Produksi Kopi Luwak Tak Perlu Tergantung dari Musang Liar

Sekarang ini memproduksi kopi luwak tak perlu tergantung dengan musang liar. Luwak ternak juga bisa dimanfaatkan

oleh Gabriel Abdi Susanto diperbarui 25 Jun 2013, 10:45 WIB
Diterbitkan 25 Jun 2013, 10:45 WIB
kopi-luwak-130624-c.jpg
Tiga ekor musang (luwak) yang berada dalam kandang peliharaan terlihat gusar, terus bergerak-gerak ke sana kemari, di antaranya berusaha merangsek maju menunjukkan ketidaksukaan hewan liar itu ketika coba didekati.

Tak seperti umumnya musang liar yang harus mencari makanan sesukanya di alam, musang bulan yang dipelihara dan sengaja dikandangkan itu, mendapatkan makanan berupa buah kopi robusta yang sudah matang berwarna merah.
    
"Selain makan buah kopi yang disediakan, juga diberi pisang dan buah-buahan serta makanan musang umumnya," kata Yayah Suryani (51), Ketua Kelompok Wanita Tani (KWT) Melati Pekon (Kampung) Tribudisyukur, Kecamatan Kebun Tebu, Kabupaten Lampung Barat, Provinsi Lampung seperti dikutip dari Antara, Senin (24/6/2013).
    
Di alam, musang liar memang menyukai memakan buah kopi yang sudah benar-benar masak, kemudian kotorannya itulah yang dipungut dan diproses lebih lanjut menjadi bahan baku kopi luwak yang diburu kenikmatannya oleh para pencinta minuman penyegar semangat dan penghilang kantuk ini.
    
Yayah menyatakan bahwa beberapa ekor musang yang dipelihara itu sudah jinak walaupun tetap harus dikandangkan, mengingat beberapa waktu lalu ada musang peliharaan itu ternyata tidak kembali lagi ke kandang setelah dilepaskan.

Beberapa ekor musang lainnya mati di dalam kandangnya, diduga mengalami stres karena terbiasa hidup liar di alam tetapi harus dikandangkan dalam tempat yang relatif sempit seperti itu.

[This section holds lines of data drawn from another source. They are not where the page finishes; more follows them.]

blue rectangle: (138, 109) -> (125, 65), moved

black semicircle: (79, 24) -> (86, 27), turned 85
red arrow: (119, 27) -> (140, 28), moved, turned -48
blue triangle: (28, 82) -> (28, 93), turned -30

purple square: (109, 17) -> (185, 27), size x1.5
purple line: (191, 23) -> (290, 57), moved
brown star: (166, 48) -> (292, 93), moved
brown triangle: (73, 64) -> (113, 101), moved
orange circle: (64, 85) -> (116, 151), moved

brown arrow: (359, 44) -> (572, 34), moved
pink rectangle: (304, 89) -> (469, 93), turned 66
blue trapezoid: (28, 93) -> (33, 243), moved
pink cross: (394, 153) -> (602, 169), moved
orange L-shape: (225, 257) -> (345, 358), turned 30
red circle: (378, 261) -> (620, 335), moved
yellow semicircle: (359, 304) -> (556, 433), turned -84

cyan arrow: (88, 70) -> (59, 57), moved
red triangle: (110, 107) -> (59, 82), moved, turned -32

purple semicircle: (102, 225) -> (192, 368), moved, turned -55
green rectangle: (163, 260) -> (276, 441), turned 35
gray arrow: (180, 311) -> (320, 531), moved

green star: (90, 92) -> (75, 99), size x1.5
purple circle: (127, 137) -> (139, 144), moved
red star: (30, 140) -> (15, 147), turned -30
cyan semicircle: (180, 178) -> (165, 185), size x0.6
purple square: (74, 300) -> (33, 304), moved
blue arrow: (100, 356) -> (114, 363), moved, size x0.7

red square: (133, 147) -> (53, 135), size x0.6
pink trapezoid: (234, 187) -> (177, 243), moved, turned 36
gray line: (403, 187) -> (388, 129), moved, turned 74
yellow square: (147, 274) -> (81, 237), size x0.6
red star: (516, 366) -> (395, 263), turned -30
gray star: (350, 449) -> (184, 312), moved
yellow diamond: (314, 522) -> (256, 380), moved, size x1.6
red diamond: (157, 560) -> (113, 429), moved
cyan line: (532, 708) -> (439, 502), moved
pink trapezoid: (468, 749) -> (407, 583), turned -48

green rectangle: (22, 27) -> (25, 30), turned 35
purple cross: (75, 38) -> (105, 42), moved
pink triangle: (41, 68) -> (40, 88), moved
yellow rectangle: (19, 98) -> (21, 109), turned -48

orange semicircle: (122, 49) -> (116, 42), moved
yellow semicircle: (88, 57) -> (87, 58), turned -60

Dia mengaku relatif sulit memelihara musang tersebut, mengingat umumnya tingkat stres binatang ini cukup tinggi.

Ia menuturkan, pernah saat anak-anak di sana bermain "jeduman" (mainan penghasil bunyi serupa mercon besar terbuat dari bambu) tak jauh dari kandang musang itu, beberapa ekor hewan peliharaan itu menjadi terkaget-kaget dan terlihat gemetaran.

Ternyata beberapa hari kemudian, ada musang peliharaan itu yang mati.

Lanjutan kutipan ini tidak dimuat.